Fail Early

  • Posted by Mike Naberezny in Ruby

    I’m pleased to have been able to contribute a recipe to Mike Clark’s new book, Advanced Rails Recipes. The concept presented in my recipe, “Fail Early”, is that you can use initializers to prevent your application from starting up under certain conditions.

    Rails applications typically run under persistent application server processes, like mongrel or thin. When a Rails application starts, it goes through a startup procedure that is performed only once. The startup includes reading the environment configuration files and running any initializers that have been set up. This can also be used as an opportunity to detect potentially dangerous situations and bail out.
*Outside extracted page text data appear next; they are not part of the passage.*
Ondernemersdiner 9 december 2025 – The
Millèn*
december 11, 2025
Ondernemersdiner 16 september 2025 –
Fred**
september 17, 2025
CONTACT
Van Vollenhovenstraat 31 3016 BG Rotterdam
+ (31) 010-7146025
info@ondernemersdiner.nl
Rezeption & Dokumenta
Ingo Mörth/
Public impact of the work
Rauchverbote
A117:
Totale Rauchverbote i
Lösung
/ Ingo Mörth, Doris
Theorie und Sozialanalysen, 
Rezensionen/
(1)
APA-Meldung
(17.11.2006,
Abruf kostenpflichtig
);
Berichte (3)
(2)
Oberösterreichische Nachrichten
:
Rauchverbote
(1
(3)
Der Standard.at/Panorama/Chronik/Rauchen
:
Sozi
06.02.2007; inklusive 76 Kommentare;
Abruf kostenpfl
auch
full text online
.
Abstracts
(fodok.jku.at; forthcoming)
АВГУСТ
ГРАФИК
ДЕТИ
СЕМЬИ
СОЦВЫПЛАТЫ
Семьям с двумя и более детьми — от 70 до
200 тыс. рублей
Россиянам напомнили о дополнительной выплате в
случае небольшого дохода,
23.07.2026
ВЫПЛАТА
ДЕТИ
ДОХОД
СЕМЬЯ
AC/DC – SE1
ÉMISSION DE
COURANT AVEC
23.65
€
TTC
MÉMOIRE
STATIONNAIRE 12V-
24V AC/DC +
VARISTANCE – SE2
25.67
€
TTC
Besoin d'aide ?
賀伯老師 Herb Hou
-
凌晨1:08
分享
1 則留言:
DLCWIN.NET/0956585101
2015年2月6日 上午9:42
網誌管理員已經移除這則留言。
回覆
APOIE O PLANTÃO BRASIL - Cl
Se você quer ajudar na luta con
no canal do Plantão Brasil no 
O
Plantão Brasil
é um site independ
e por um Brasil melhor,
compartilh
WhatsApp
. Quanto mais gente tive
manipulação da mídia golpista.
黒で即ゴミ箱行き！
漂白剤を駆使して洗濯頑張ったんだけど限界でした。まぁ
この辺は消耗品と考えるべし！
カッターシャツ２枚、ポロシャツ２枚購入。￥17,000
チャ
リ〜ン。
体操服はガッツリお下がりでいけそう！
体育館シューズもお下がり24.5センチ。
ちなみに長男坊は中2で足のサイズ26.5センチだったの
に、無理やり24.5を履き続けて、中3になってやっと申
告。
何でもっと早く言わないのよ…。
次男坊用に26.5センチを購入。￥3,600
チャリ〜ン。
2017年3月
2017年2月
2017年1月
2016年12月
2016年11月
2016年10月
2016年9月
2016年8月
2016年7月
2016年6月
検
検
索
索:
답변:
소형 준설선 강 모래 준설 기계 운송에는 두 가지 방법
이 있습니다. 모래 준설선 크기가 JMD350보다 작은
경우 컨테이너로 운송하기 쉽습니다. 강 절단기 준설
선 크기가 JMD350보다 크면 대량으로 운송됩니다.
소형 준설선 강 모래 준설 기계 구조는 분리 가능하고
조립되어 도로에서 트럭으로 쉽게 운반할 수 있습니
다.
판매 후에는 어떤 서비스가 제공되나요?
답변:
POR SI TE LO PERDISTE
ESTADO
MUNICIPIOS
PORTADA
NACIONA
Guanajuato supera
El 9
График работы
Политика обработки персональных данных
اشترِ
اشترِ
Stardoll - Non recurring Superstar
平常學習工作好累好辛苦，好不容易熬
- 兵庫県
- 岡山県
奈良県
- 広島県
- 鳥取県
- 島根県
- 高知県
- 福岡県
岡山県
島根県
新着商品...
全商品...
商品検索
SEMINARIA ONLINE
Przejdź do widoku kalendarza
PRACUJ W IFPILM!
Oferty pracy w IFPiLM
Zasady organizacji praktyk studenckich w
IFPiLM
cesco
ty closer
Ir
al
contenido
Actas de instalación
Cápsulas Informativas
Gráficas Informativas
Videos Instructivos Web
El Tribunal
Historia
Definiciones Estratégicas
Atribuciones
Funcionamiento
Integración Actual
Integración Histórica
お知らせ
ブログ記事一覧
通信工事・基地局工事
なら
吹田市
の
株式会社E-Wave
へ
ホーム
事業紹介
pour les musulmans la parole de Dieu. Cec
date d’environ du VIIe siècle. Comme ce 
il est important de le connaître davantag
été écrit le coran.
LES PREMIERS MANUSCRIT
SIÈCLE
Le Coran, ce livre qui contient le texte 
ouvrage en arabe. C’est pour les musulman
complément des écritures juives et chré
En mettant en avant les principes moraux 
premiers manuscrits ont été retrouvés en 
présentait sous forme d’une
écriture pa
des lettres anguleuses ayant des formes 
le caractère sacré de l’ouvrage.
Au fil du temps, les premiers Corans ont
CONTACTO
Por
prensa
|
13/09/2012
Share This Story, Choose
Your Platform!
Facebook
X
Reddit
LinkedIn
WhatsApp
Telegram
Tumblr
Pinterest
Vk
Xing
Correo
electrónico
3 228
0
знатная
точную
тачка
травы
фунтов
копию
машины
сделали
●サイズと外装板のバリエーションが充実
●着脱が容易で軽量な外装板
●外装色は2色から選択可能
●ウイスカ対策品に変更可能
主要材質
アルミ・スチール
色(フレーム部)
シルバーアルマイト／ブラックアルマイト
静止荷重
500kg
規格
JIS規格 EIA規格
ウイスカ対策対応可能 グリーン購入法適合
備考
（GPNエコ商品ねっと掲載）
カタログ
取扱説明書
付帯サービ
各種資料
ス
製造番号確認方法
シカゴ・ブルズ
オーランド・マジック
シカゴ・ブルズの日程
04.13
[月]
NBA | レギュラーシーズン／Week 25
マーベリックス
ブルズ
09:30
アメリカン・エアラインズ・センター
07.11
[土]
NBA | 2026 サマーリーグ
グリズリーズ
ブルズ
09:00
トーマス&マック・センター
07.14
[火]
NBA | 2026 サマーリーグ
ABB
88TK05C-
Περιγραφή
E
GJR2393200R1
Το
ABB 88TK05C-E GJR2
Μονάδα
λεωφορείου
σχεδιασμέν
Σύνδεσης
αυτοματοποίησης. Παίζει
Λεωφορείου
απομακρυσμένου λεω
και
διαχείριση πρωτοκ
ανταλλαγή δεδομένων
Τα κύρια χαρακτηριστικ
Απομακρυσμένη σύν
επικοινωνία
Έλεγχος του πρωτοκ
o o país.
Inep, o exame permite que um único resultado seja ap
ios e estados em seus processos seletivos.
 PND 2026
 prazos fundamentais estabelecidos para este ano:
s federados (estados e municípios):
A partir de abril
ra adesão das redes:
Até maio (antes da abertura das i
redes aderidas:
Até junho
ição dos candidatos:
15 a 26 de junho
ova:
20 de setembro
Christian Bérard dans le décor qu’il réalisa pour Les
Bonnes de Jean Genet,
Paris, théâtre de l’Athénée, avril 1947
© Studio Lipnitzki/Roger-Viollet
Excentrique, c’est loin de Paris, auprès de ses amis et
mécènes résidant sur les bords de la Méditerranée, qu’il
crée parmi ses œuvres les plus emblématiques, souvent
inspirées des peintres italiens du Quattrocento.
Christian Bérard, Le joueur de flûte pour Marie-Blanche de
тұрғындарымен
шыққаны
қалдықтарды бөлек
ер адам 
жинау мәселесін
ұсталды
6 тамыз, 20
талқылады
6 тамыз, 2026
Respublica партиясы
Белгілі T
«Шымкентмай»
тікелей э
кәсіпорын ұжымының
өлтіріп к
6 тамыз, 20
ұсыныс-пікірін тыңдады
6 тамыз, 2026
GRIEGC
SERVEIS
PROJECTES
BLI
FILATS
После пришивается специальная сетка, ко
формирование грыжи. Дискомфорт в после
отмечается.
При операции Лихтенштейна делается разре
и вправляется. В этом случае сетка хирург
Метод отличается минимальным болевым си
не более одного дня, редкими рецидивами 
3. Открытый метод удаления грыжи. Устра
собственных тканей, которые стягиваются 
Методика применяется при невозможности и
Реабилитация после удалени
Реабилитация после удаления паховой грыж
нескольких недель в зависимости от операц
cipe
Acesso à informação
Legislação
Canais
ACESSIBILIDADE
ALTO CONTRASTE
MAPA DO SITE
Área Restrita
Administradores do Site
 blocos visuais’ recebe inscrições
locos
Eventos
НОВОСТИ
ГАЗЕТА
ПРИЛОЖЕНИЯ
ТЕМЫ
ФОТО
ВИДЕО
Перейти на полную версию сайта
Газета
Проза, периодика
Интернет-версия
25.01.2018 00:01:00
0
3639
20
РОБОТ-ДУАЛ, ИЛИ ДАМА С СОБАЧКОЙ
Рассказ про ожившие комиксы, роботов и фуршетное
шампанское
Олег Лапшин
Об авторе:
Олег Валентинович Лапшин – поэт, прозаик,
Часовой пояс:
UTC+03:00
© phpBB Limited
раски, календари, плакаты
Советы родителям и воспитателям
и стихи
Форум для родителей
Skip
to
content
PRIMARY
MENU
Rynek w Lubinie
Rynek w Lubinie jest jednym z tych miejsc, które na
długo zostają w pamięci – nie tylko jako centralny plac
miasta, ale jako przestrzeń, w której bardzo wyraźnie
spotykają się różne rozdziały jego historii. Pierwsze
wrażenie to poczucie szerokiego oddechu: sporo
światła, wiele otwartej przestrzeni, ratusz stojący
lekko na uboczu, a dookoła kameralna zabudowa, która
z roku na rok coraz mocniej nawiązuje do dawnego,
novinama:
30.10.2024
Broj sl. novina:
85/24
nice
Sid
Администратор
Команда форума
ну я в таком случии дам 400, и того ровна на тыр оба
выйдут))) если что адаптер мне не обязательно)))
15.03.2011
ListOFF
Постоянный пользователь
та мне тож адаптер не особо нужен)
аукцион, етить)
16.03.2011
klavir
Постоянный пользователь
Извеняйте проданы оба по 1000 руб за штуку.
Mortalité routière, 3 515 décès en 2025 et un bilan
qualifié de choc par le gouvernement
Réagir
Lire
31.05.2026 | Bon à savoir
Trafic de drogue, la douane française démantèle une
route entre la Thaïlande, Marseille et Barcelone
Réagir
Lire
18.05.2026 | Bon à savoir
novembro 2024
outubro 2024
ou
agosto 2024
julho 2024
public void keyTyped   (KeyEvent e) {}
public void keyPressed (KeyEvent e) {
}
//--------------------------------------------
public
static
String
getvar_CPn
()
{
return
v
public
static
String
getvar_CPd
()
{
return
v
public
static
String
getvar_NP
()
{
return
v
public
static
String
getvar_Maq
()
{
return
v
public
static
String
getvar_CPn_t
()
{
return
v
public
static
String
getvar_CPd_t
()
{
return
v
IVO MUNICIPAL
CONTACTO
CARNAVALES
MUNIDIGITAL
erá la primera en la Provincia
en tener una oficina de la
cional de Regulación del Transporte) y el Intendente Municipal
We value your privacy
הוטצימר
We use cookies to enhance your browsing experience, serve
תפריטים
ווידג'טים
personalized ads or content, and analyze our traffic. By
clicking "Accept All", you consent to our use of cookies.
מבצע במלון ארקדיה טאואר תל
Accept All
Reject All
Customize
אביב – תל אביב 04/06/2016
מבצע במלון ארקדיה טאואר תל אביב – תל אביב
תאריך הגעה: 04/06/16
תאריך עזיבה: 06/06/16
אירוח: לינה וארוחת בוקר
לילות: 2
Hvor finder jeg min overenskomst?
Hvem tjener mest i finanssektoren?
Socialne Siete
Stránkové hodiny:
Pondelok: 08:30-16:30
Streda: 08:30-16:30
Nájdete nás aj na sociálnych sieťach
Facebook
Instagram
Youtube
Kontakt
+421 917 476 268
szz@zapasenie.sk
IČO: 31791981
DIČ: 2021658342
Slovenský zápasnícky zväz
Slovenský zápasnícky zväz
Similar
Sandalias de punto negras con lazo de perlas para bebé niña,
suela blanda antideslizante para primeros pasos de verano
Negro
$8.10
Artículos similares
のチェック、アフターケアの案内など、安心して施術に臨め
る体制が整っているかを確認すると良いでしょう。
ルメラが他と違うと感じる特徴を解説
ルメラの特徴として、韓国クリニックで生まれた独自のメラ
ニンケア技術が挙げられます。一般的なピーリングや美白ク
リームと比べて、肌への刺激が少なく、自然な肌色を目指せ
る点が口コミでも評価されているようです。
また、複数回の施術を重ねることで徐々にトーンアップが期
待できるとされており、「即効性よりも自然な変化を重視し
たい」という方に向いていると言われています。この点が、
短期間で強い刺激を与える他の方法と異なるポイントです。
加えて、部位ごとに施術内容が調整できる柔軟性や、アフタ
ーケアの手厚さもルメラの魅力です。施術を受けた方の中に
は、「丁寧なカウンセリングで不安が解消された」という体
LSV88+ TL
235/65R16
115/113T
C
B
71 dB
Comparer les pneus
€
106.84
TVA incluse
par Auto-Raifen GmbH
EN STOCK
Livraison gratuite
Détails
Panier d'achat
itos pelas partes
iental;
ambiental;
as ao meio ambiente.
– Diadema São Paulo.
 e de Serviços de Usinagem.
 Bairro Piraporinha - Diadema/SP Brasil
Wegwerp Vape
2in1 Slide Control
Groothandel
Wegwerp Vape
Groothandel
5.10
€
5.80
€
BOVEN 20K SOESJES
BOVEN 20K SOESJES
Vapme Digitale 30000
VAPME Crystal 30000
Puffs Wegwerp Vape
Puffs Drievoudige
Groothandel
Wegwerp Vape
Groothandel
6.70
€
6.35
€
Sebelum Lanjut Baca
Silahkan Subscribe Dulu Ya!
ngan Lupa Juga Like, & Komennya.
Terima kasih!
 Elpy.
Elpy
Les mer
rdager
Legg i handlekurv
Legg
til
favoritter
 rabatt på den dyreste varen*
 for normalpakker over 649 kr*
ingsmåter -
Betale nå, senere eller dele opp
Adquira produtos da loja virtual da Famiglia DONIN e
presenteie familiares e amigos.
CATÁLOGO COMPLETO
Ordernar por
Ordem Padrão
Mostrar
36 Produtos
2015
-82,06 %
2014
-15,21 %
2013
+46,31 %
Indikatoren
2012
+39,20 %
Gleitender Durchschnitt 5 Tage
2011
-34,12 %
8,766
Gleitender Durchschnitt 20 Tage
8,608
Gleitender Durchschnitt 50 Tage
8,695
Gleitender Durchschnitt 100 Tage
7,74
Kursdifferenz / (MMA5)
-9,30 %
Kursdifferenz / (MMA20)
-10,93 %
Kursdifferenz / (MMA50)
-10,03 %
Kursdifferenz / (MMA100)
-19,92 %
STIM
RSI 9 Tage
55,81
    “Fail Early” uses the case of pending migrations to demonstrate. If the application is started while there are pending migrations for the production database, the results can wreck production data. Instead, an initializer detects this condition and exits by calling Ruby’s Kernel.abort.

    Here’s another case where this idea is useful. It’s well-known that the Ruby-based MySQL driver included with Rails isn’t suitable for use in production. In fact, Rails will produce this warning in the log if it is in use:

    WARNING: You’re using the Ruby-based MySQL library that ships with Rails. This library is not suited for production. Please install the C-based MySQL library instead (gem install mysql).

    This can go unnoticed in the log. Instead, we can write a short initializer that detects this condition and aborts the application start if the production server is misconfigured.

    config/initializers/check_mysql_driver.rb:

    if RAILS_ENV == 'production'
      config = ActiveRecord::Base.configurations['production']
      if config['adapter'] == 'mysql'
        ActiveRecord::Base.require_mysql
        if Mysql::VERSION.to_s.include?('-ruby')
          abort "Ruby-based MySQL driver is not suitable for production"
        end
      end
    end
    

    When the initializer above is run in a production environment that has the Ruby-based MySQL driver instead of the C-based one, startup will be aborted.

    $ mongrel_rails start -e production
    ** Starting Mongrel listening at 0.0.0.0:3000
    ** Starting Rails with production environment...
    Ruby-based MySQL driver is not suitable for production
    $
    

    You can run many other safety checks like this at startup. Since they will be run only once and not per-request, your application incurs no performance penalty by doing so.